◆ WORK REQUIRED: The entries below must be reproduced exactly; their pictures are not part of the copy.

Records excerpted from a collection

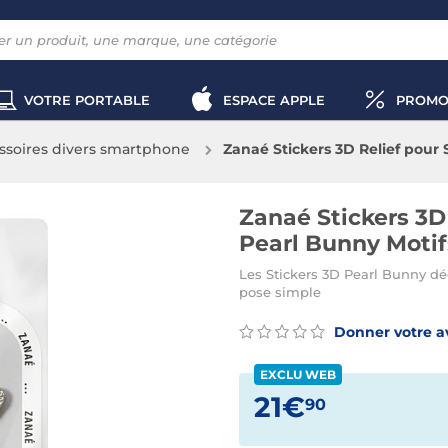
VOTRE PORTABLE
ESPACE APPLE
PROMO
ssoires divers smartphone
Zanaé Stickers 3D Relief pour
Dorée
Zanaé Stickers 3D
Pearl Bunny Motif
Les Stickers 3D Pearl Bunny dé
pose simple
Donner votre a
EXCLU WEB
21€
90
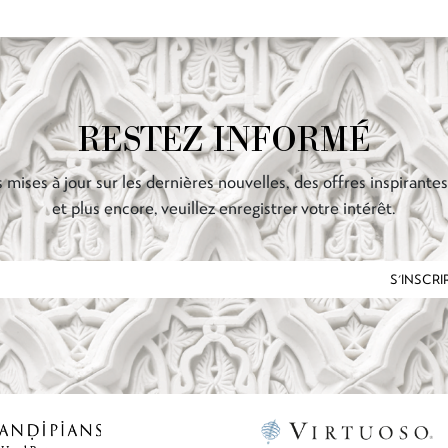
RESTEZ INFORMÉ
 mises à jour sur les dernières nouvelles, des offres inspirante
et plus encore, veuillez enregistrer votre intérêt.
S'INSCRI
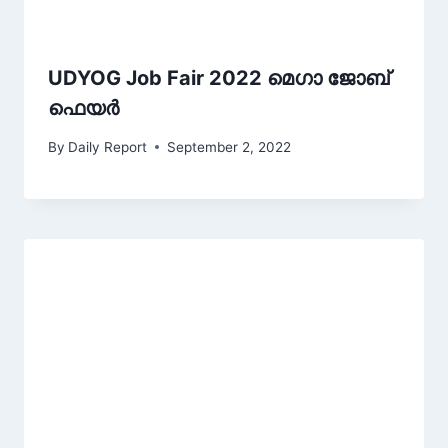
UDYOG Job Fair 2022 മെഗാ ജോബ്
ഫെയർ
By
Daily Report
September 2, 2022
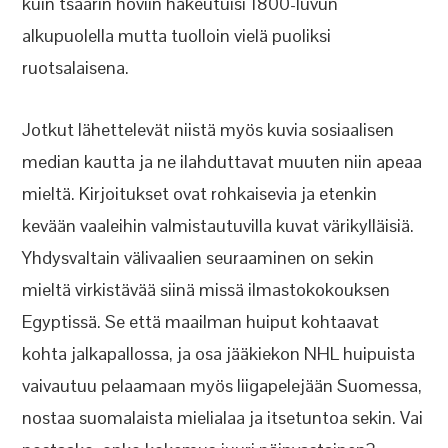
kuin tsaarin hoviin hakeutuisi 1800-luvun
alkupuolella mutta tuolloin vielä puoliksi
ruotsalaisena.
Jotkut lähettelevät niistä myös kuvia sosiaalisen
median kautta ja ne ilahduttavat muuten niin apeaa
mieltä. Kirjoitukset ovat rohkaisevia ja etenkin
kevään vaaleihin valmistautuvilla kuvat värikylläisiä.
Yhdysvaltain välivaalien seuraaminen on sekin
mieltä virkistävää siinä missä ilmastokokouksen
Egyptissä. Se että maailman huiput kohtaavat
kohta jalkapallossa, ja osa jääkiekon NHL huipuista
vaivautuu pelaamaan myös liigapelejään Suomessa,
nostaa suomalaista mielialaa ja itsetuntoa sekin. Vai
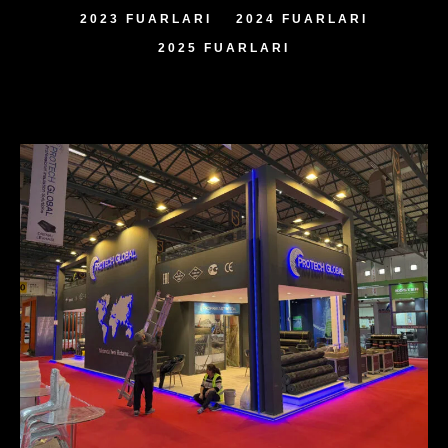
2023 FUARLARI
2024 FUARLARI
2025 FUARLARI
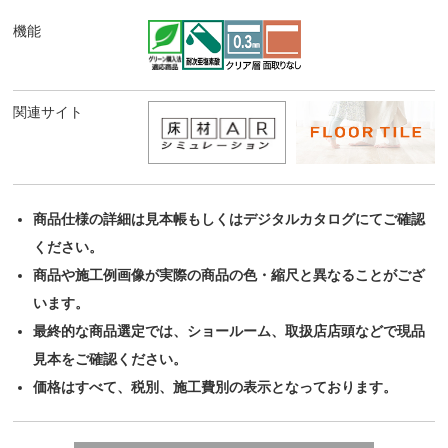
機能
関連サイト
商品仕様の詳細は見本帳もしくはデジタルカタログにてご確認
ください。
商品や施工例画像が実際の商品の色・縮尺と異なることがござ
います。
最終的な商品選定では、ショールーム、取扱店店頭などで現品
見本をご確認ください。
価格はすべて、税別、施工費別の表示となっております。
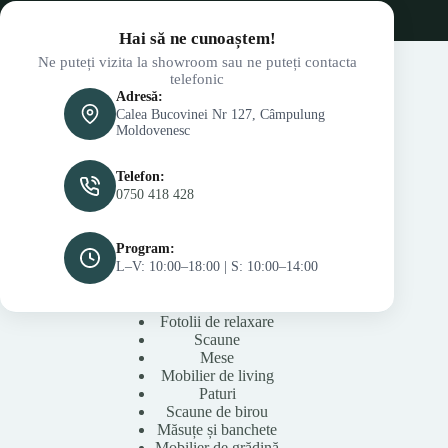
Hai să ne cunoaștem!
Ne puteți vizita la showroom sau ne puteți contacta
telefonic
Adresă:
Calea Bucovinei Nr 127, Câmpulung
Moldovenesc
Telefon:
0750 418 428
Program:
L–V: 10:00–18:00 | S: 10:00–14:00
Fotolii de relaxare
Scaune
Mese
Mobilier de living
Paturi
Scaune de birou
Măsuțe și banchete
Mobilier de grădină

◆ RESULT:
VOTRE PORTABLE
ESPACE APPLE
PROMO
ssoires divers smartphone
Zanaé Stickers 3D Relief pour
Dorée
Zanaé Stickers 3D
Pearl Bunny Motif
Les Stickers 3D Pearl Bunny dé
pose simple
Donner votre a
EXCLU WEB
21€
90
RESTEZ INFORMÉ
 mises à jour sur les dernières nouvelles, des offres inspirante
et plus encore, veuillez enregistrer votre intérêt.
S'INSCRI
UDYOG Job Fair 2022 മെഗാ ജോബ്
ഫെയർ
By
Daily Report
September 2, 2022
kuin tsaarin hoviin hakeutuisi 1800-luvun
alkupuolella mutta tuolloin vielä puoliksi
ruotsalaisena.
Jotkut lähettelevät niistä myös kuvia sosiaalisen
median kautta ja ne ilahduttavat muuten niin apeaa
mieltä. Kirjoitukset ovat rohkaisevia ja etenkin
kevään vaaleihin valmistautuvilla kuvat värikylläisiä.
Yhdysvaltain välivaalien seuraaminen on sekin
mieltä virkistävää siinä missä ilmastokokouksen
Egyptissä. Se että maailman huiput kohtaavat
kohta jalkapallossa, ja osa jääkiekon NHL huipuista
vaivautuu pelaamaan myös liigapelejään Suomessa,
nostaa suomalaista mielialaa ja itsetuntoa sekin. Vai
2023 FUARLARI
2024 FUARLARI
2025 FUARLARI
機能
関連サイト
商品仕様の詳細は見本帳もしくはデジタルカタログにてご確認
ください。
商品や施工例画像が実際の商品の色・縮尺と異なることがござ
います。
最終的な商品選定では、ショールーム、取扱店店頭などで現品
見本をご確認ください。
価格はすべて、税別、施工費別の表示となっております。
Hai să ne cunoaștem!
Ne puteți vizita la showroom sau ne puteți contacta
telefonic
Adresă:
Calea Bucovinei Nr 127, Câmpulung
Moldovenesc
Telefon:
0750 418 428
Program:
L–V: 10:00–18:00 | S: 10:00–14:00
Fotolii de relaxare
Scaune
Mese
Mobilier de living
Paturi
Scaune de birou
Măsuțe și banchete
Mobilier de grădină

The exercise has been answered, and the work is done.